January 17, 2013

(+++) HABIT FORMING


Making Habits, Breaking Habits: Why We Do Things, Why We Don’t, and How to Make Any Change Stick. By Jeremy Dean. Da Capo. $26.

      Habits are necessary. Going through everyday life largely on autopilot makes it possible for us to handle routine matters – and many of the elements of everyday life are routine – without a tremendous amount of thought or angst. Psychologist Jeremy Dean does not give this particular extreme example, but it is worth thinking about: what if you had to contemplate every step you were about to take, thinking about which muscles you needed to use and how you needed to get them to work together to move you forward? You would never go anywhere. The scenario is absurd, of course, because once people learn to walk, they just do it. Walking is not exactly a habit, but considering this extreme example sheds light on Dean’s views about how habits operate and what functions they fulfill.

      There is nothing bad about habits, but there are bad habits – ones we would like to break. Smoking, eating unhealthful food, failing to exercise, and a host of other behaviors to which we are habituated may be ones that we know are bad for us or that we simply want to change for reasons of our own. But changing habits is hard – and Making Habits, Breaking Habits is intended to show why. Dean explains that habits generally form unconsciously, and that this is a good thing – he may not use the “walking” example, but he does point out that we do not necessarily want to think deeply about looking both ways before crossing a street.  Dean says that about one-third of our waking hours are ruled by habit – probably a conservative estimate for at least some people. And because habits do fulfill useful functions, changing them is difficult – harder, in fact, than creating new, better ones.

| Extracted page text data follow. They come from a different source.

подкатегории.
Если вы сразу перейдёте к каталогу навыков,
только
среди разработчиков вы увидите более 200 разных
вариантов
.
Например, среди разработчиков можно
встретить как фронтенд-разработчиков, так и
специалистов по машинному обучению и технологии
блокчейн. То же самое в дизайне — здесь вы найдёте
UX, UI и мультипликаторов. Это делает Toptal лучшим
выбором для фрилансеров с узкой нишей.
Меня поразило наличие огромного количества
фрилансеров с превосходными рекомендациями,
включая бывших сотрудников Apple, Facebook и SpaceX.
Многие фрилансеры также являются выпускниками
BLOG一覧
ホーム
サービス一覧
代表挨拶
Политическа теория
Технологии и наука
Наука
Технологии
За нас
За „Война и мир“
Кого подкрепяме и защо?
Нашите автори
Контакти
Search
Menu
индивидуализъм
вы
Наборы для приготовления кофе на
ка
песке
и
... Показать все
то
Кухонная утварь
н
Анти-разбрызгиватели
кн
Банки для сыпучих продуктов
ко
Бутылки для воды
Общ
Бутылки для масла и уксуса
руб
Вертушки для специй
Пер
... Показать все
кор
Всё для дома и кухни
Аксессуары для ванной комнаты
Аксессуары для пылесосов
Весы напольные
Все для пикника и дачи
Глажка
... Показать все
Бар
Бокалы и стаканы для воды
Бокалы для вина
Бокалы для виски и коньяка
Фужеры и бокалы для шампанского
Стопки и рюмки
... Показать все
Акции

      The analyses in books of this type generally make a great deal of sense, and Dean’s certainly do.  (He runs a Web site called Psyblog, intended to interpret complex research in simple terms so people can make use of it.) Dean argues convincingly that habits are essentially automatic pilots, taking us through elements of everyday life that we must negotiate regularly and on which we need not expend too much mental energy because we are habituated to handle them.  So far, so good; but for this very reason, because habits do make things easier, it can be very difficult to change them.

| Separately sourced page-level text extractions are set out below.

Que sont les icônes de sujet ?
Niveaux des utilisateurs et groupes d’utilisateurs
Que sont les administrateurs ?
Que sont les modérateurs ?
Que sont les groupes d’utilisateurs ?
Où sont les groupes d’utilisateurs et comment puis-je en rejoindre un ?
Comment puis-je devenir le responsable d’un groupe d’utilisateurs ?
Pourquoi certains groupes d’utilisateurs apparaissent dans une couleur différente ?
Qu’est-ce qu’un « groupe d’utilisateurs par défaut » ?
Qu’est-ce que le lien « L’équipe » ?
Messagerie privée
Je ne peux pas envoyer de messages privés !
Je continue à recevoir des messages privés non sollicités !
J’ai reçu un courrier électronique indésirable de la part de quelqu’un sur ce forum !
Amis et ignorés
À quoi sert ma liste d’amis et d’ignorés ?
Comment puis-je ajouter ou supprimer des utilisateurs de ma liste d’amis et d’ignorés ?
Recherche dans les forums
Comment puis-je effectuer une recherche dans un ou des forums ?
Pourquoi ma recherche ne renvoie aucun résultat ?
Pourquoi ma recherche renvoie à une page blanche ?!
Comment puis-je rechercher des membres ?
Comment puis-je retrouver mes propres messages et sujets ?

      The prescriptive part of self-help books is where many of them fall down. Dean’s is better than most. He explains many ways to create new, positive habits: start with a small behavioral change rather than trying a major one; break a bigger change (such as healthful eating) down into small parts; build on existing positive or neutral habits to add new ones – for instance, if after work you wash up and change clothes, add “jog for 15 minutes” to the routine, so you are expanding it instead of trying to create something altogether new; create or join a support group; repeat the new habit as often as possible, until it becomes ingrained and automatic (like other habits); avoid being too hard on yourself if this process proves difficult – negative self-talk will only make it harder.

      But if the key to creating new habits is attention and repetition, the key to breaking unwanted ones is something else – and here Dean is less helpful. He admits that breaking bad habits is harder than creating new ones (which makes sense: our minds, as Dean shows, are hard-wired to create habits, not to dismantle them).  But his idea of breaking a bad habit by not inhibiting it – thinking of it as a kind of flow that will continue no matter what, allowing you to substitute something else but not to stop the flow altogether – is psychologically and theoretically sound but not terribly helpful in practice.  In addition, some of the research examples that Dean cites in discussing habits are interesting in themselves but not particularly useful for people trying to change their forms of habituation. For example, he cites a study on the roots of creativity in which one group thought of love, one thought of sex, and one (the control group) thought of neither. Those who thought about love did best on creative-thinking problems; those who thought about sex did best on analytical ones. Dean points out that the experiment was really about the balance between abstract and concrete thought, and then gets into a discussion of how we think about time, and it is all quite interesting – but not readily applicable to the underlying theme of the book, at least from a self-help perspective.

      Actually, the book reads like one in which Dean primarily shares his own fascination with a variety of research projects of various kinds, pausing occasionally to relate this study or that back to the whole issue of forming and changing habits.  And there is nothing wrong with being a bit discursive, especially when the underlying material is as interesting as much of it is here. But readers looking for somewhat more-focused and more-pointed answers to their questions about managing and changing their own habits may find Making Habits, Breaking Habits a bit less than habit-forming.